◆ **Working data**:
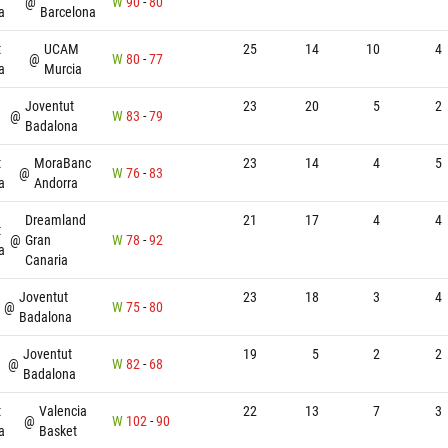
@
W
90
-
80
a
Barcelona
t
UCAM
25
14
10
4
@
W
80
-
77
a
Murcia
Joventut
23
20
5
2
@
W
83
-
79
a
Badalona
t
MoraBanc
23
14
4
5
@
W
76
-
83
a
Andorra
Dreamland
21
17
4
4
t
@
Gran
W
78
-
92
a
Canaria
Joventut
23
18
3
4
@
W
75
-
80
Badalona
Joventut
19
5
2
2
@
W
82
-
68
Badalona
t
Valencia
22
13
7
3
@
W
102
-
90
a
Basket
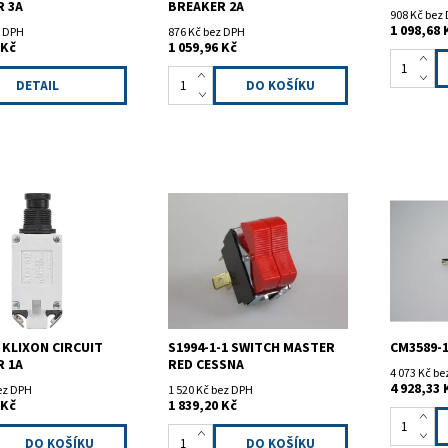
R 3A
BREAKER 2A
908 Kč bez
1 098,68 
z DPH
876 Kč bez DPH
 Kč
1 059,96 Kč
DETAIL
74-2-1 jistič 1A.
Spínač C
vé provedení.
1 KLIXON CIRCUIT
S1994-1-1 SWITCH MASTER
CM3589-
R 1A
RED CESSNA
4 073 Kč b
4 928,33 
bez DPH
1 520 Kč bez DPH
 Kč
1 839,20 Kč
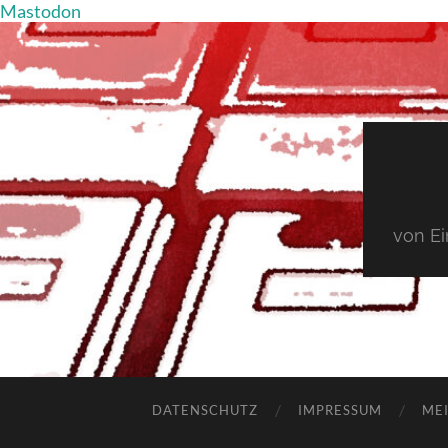
Mastodon
von E
DATENSCHUTZ
IMPRESSUM
MEI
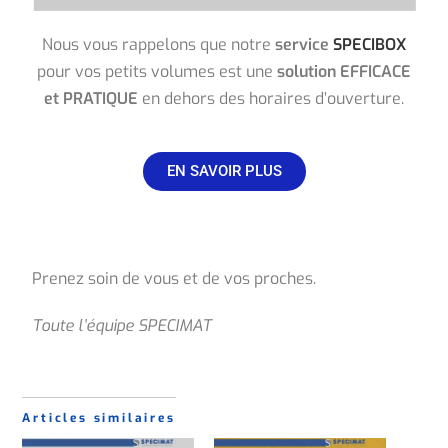
Nous vous rappelons que notre
service
SPECIBOX
pour vos petits volumes est une
solution EFFICACE
et PRATIQUE
en dehors des horaires d’ouverture.
EN SAVOIR PLUS
Prenez soin de vous et de vos proches.
Toute l’équipe SPECIMAT
Articles similaires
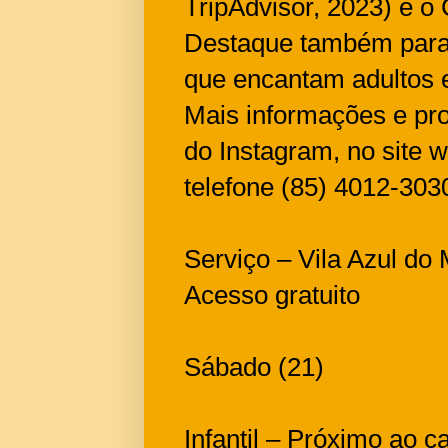
TripAdvisor, 2023) e o
Destaque também para o
que encantam adultos 
Mais informações e pr
do Instagram, no site
telefone (85) 4012-303
Serviço – Vila Azul do
Acesso gratuito
Sábado (21)
Infantil – Próximo ao c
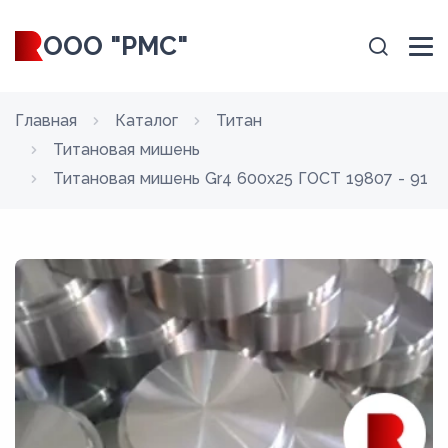
ООО "РМС"
Главная
Каталог
Титан
Титановая мишень
Титановая мишень Gr4 600x25 ГОСТ 19807 - 91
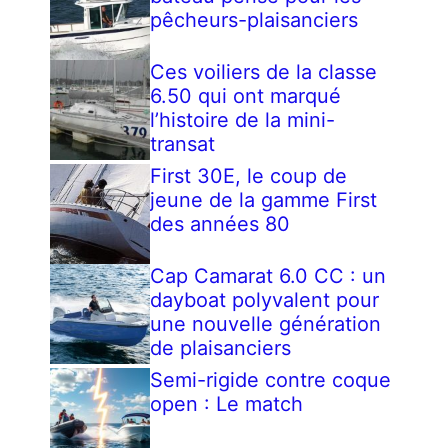
pêcheurs-plaisanciers
Ces voiliers de la classe
6.50 qui ont marqué
l’histoire de la mini-
transat
First 30E, le coup de
jeune de la gamme First
des années 80
Cap Camarat 6.0 CC : un
dayboat polyvalent pour
une nouvelle génération
de plaisanciers
Semi-rigide contre coque
open : Le match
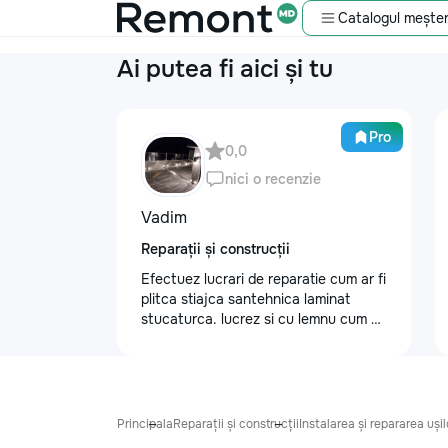
Catalogul meșter
Ai putea fi aici și tu
Pro
0,0
nici o recenzie
Vadim
Reparații și construcții
Efectuez lucrari de reparatie cum ar fi
plitca stiajca santehnica laminat
stucaturca. lucrez si cu lemnu cum ar
fi vagonca cine are nevoe apelati
068368379
Principala
Reparații și construcții
Instalarea și repararea ușilo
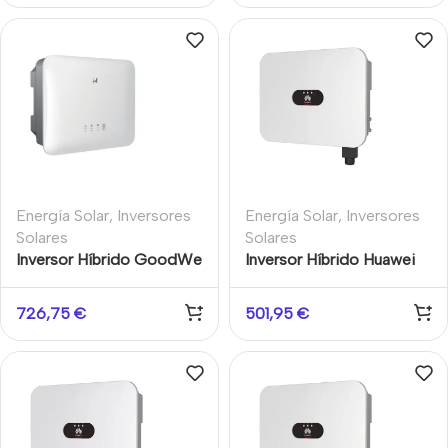
Energía Solar
,
Inversores
Energía Solar
,
Inversores
Solares
Solares
Inversor Híbrido GoodWe
Inversor Híbrido Huawei
GW3600-ES-20 3.6kW
SUN2000-3K-LB0 3kW
con Backup
Monofásico
726,75
€
501,95
€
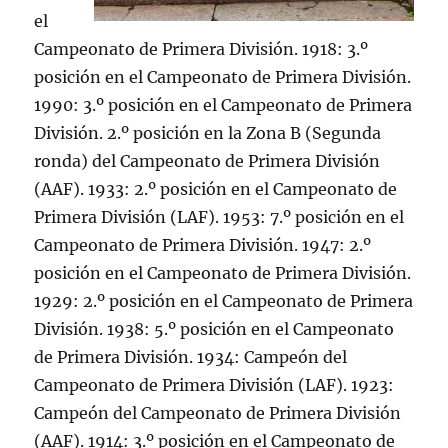
el
Campeonato de Primera División. 1918: 3.º
posición en el Campeonato de Primera División.
1990: 3.º posición en el Campeonato de Primera
División. 2.º posición en la Zona B (Segunda
ronda) del Campeonato de Primera División
(AAF). 1933: 2.º posición en el Campeonato de
Primera División (LAF). 1953: 7.º posición en el
Campeonato de Primera División. 1947: 2.º
posición en el Campeonato de Primera División.
1929: 2.º posición en el Campeonato de Primera
División. 1938: 5.º posición en el Campeonato
de Primera División. 1934: Campeón del
Campeonato de Primera División (LAF). 1923:
Campeón del Campeonato de Primera División
(AAF). 1914: 3.º posición en el Campeonato de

◆ **What you need to do**: Write out exactly the run of lines above that starts at the line containing "GW3600-ES-20 3.6kW" and ends at the line containing "(AAF). 1933: 2.º posición en el Campeonato de". Include both, and leave the pictures out.

◆ **Task solution**:
GW3600-ES-20 3.6kW
SUN2000-3K-LB0 3kW
con Backup
Monofásico
726,75
€
501,95
€
el
Campeonato de Primera División. 1918: 3.º
posición en el Campeonato de Primera División.
1990: 3.º posición en el Campeonato de Primera
División. 2.º posición en la Zona B (Segunda
ronda) del Campeonato de Primera División
(AAF). 1933: 2.º posición en el Campeonato de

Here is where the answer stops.